# Chicken Chit to Chicken Soup Aluminum Boat Project



## weimedog (Aug 28, 2019)

OK....rushed the purchase of this boat as I wanted one to take on a short vacation to North Carolina. And was planning to leave it there.... Digging through the "facebook" marketplace found what looked like a "cheap" option. Was looking for a high sided 14 or 16ft aluminum boat. LOTS of things like Starcraft's and older ones with a low freeboard...not many high sided ones. SO when this turned up the price was..low and is was only an hour away so I rushed to get it as I had to be driving the next day. Unfortunately the two "sins" of boat purchase were simultaneously done. Not looking over ALL the boat, seeing the signs but wanting to make things work AND not seeing the motor run.
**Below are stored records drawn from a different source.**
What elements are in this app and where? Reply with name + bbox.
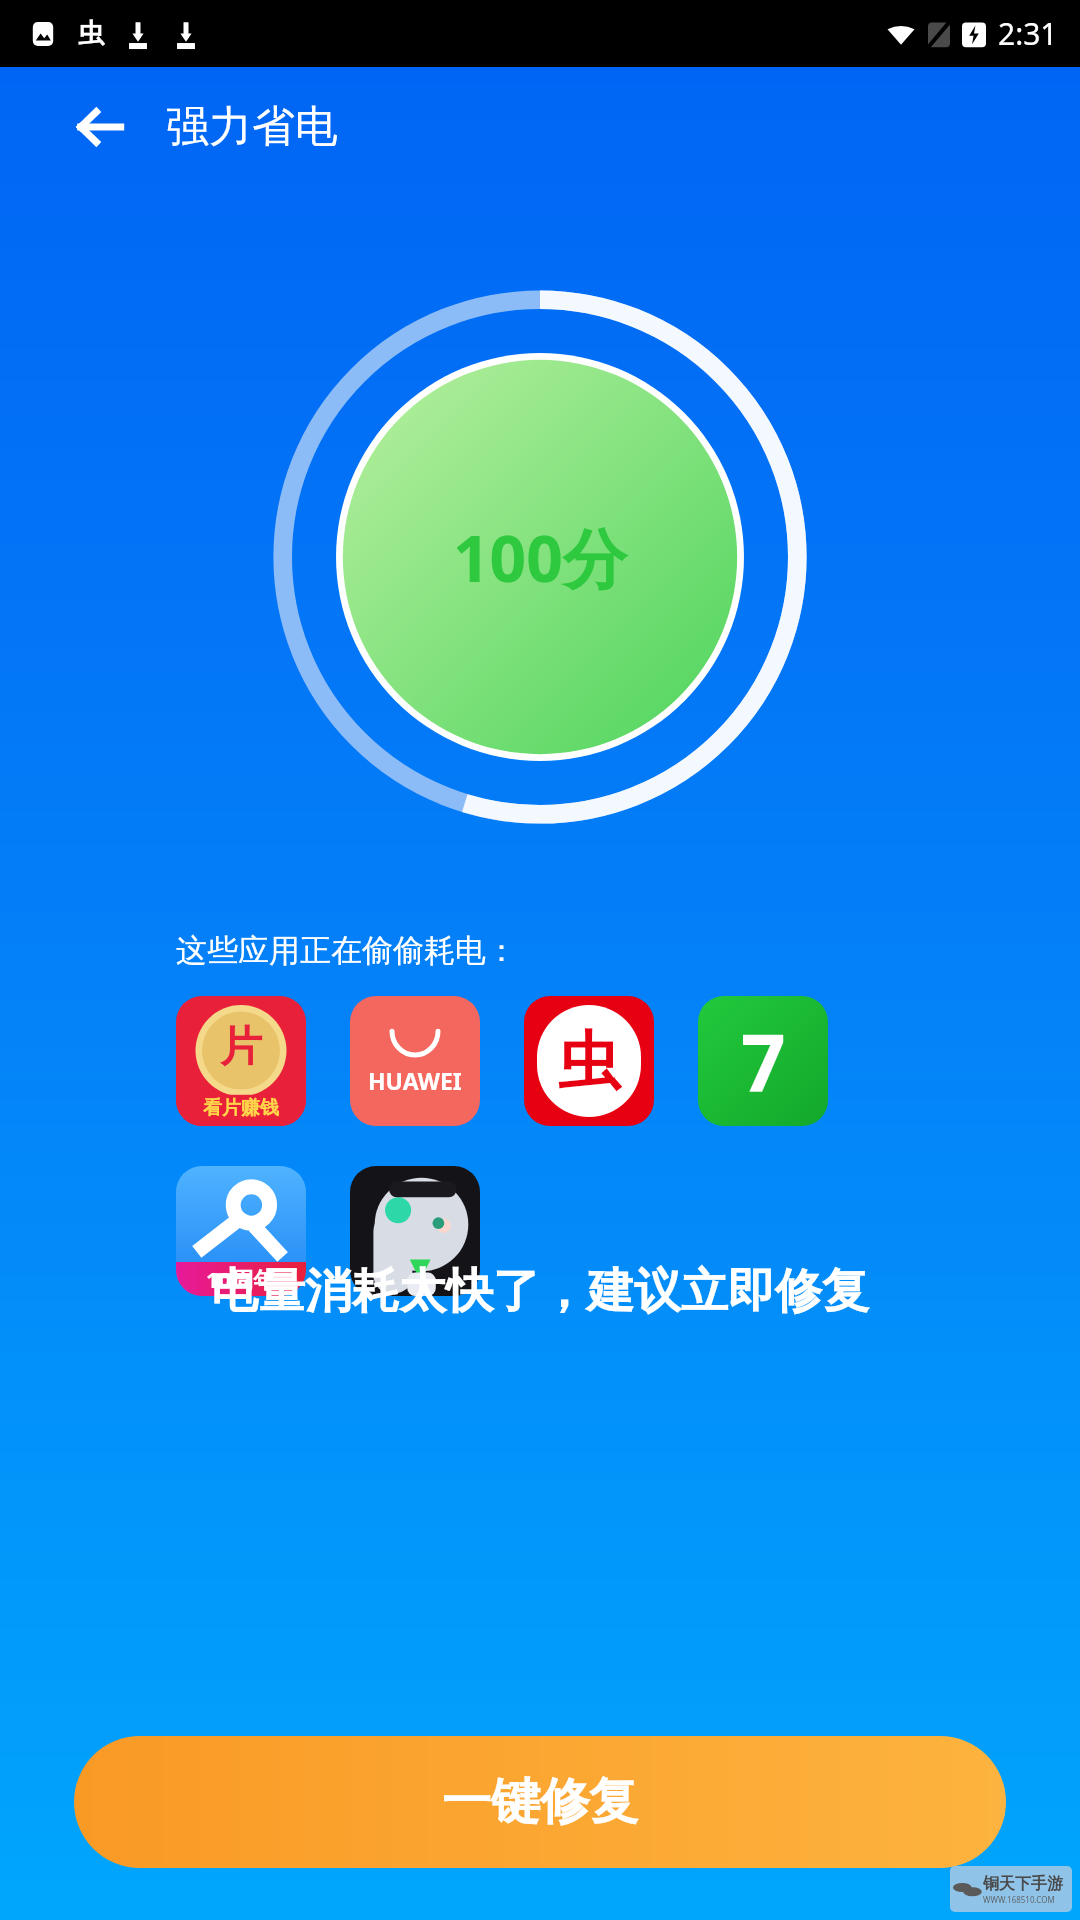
staticText: 一键修复 — [442, 1771, 638, 1833]
staticText: 片 — [220, 1021, 262, 1074]
button[interactable]: Back — [62, 89, 138, 165]
staticText: 铜天下手游 — [983, 1874, 1063, 1894]
button[interactable]: 7 — [698, 996, 828, 1126]
staticText: 强力省电 — [166, 100, 338, 154]
staticText: 10周年 — [206, 1264, 276, 1294]
staticText: HUAWEI — [368, 1065, 462, 1096]
staticText: 虫 — [78, 17, 104, 50]
button[interactable]: HUAWEI AppGallery — [350, 996, 480, 1126]
button[interactable]: 一键修复 — [74, 1736, 1006, 1868]
button[interactable]: 虫 — [524, 996, 654, 1126]
staticText: WWW.168510.COM — [983, 1894, 1055, 1905]
staticText: 7 — [741, 1008, 786, 1114]
button[interactable]: 看片赚钱 — [176, 996, 306, 1126]
staticText: 虫 — [558, 1022, 620, 1100]
staticText: 电量消耗太快了，建议立即修复 — [0, 1262, 1080, 1321]
staticText: 2:31 — [998, 13, 1058, 54]
staticText: 这些应用正在偷偷耗电： — [176, 931, 517, 970]
staticText: 100分 — [453, 514, 627, 601]
button[interactable]: 修复工具 — [176, 1166, 306, 1296]
staticText: 看片赚钱 — [203, 1096, 279, 1120]
button[interactable]: 游戏 — [350, 1166, 480, 1296]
Got home....motor didn't pump water. BUT ran....and to those who are familiar with that era of Mercuries know that's a sign of more ominous things at times. AND the transom was....rotted completely. BUT there is MORE! There was a rip in the bottom of this boat. Needless to say I spent 600 bucks or junk. SO what to do? The following two video's are the last week of my life:

Started Like This...all happy and hopeful


Ended Like This..


----------



## CentaurG2 (Aug 29, 2019)

“there is nothing-absolutely nothing-half so much worth doing as simply messing around in boats” Kenneth Grahame, *The wind in the Willows.*



This does not apply to aluminum boats. There are much better materials to build boats out of. Good job though. You need to move out to the coast and open a boat repair shop. You could make a fortune around here.


----------



## Del_ (Aug 29, 2019)

weimedog said:


> OK....rushed the purchase of this boat as I wanted one to take on a short vacation to North Carolina. And was planning to leave it there.... Digging through the "facebook" marketplace found what looked like a "cheap" option. Was looking for a high sided 14 or 16ft aluminum boat. LOTS of things like Starcraft's and older ones with a low freeboard...not many high sided ones. SO when this turned up the price was..low and is was only an hour away so I rushed to get it as I had to be driving the next day. Unfortunately the two "sins" of boat purchase were simultaneously done. Not looking over ALL the boat, seeing the signs but wanting to make things work AND not seeing the motor run.
> 
> Got home....motor didn't pump water. BUT ran....and to those who are familiar with that era of Mercuries know that's a sign of more ominous things at times. AND the transom was....rotted completely. BUT there is MORE! There was a rip in the bottom of this boat. Needless to say I spent 600 bucks or junk. SO what to do? The following two video's are the last week of my life:
> 
> ...




Is there wood on the outside of the transom?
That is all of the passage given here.